Advanced Search: Add an option of using updated_at instead of callbacks
Everyone can contribute. Help move this issue forward while earning points, leveling up and collecting rewards.
Background
Our current Advanced Search callback logic can sometimes be fragile.
Proposal
I'd like to propose an alternative way we can queue documents for indexing for some document types.
What we can do is to use a cron worker that's going to scan the underlying table in increments using updated_at.
Let's say we switch projects to this new approach. This new worker/service is going to do is to pick initial time. Let's say Time.at(0) (epoch: 0). Every iteration we're going to do process a batch of documents:
updated_at_cursor = <load from redis>
projects = Project.where('updated_at > ?', updated_at_cursor).order(created_at: :asc, id: :desc).limit(PROCESSING_LIMIT)
Elastic::ProcessBookkeepingService.track!(*projects)
# save latest timestamp to redis (projects.last.updated_at)
# requeue the worker if needed.
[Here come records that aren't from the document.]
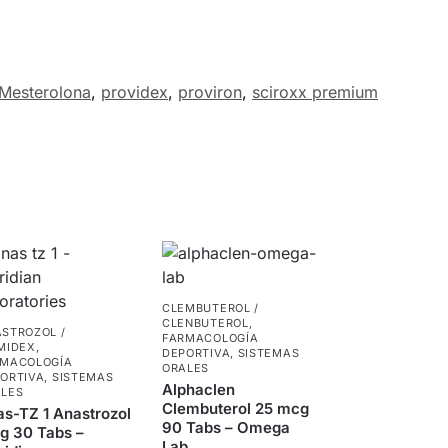
Mesterolona
,
providex
,
proviron
,
sciroxx premium
CLEMBUTEROL /
CLENBUTEROL
,
STROZOL /
FARMACOLOGÍA
MIDEX
,
DEPORTIVA
,
SISTEMAS
RMACOLOGÍA
ORALES
ORTIVA
,
SISTEMAS
Alphaclen
LES
Clembuterol 25 mcg
s-TZ 1 Anastrozol
90 Tabs – Omega
g 30 Tabs –
Lab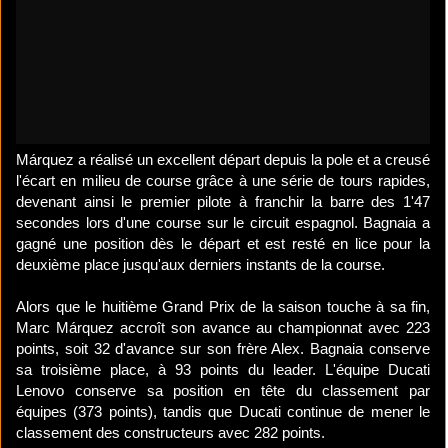
Márquez a réalisé un excellent départ depuis la pole et a creusé
l'écart en milieu de course grâce à une série de tours rapides,
devenant ainsi le premier pilote à franchir la barre des 1'47
secondes lors d'une course sur le circuit espagnol. Bagnaia a
gagné une position dès le départ et est resté en lice pour la
deuxième place jusqu'aux derniers instants de la course.
Alors que le huitième Grand Prix de la saison touche à sa fin,
Marc Márquez accroît son avance au championnat avec 223
points, soit 32 d'avance sur son frère Alex. Bagnaia conserve
sa troisième place, à 93 points du leader. L'équipe Ducati
Lenovo conserve sa position en tête du classement par
équipes (373 points), tandis que Ducati continue de mener le
classement des constructeurs avec 282 points.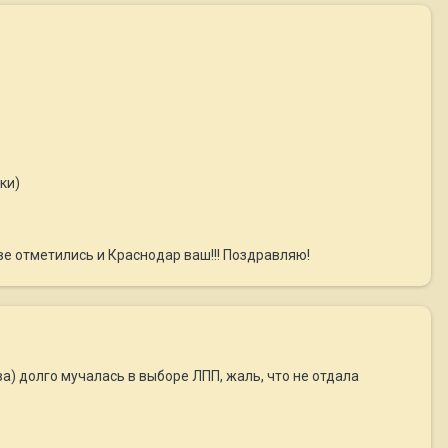
ки)
ве отметились и Краснодар ваш!!! Поздравляю!
а) долго мучалась в выборе ЛПП, жаль, что не отдала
For example, if the number of projects is equal to the limit
The main benefit is that this approach should be much more robust.
If we decide to do that, I think we should use the approach similar to Search::Zoekt::SchedulingService where you have an initial task scheduling subtasks. In this case we'd run this for all supported document types (document types that opted-in into this new indexing logic)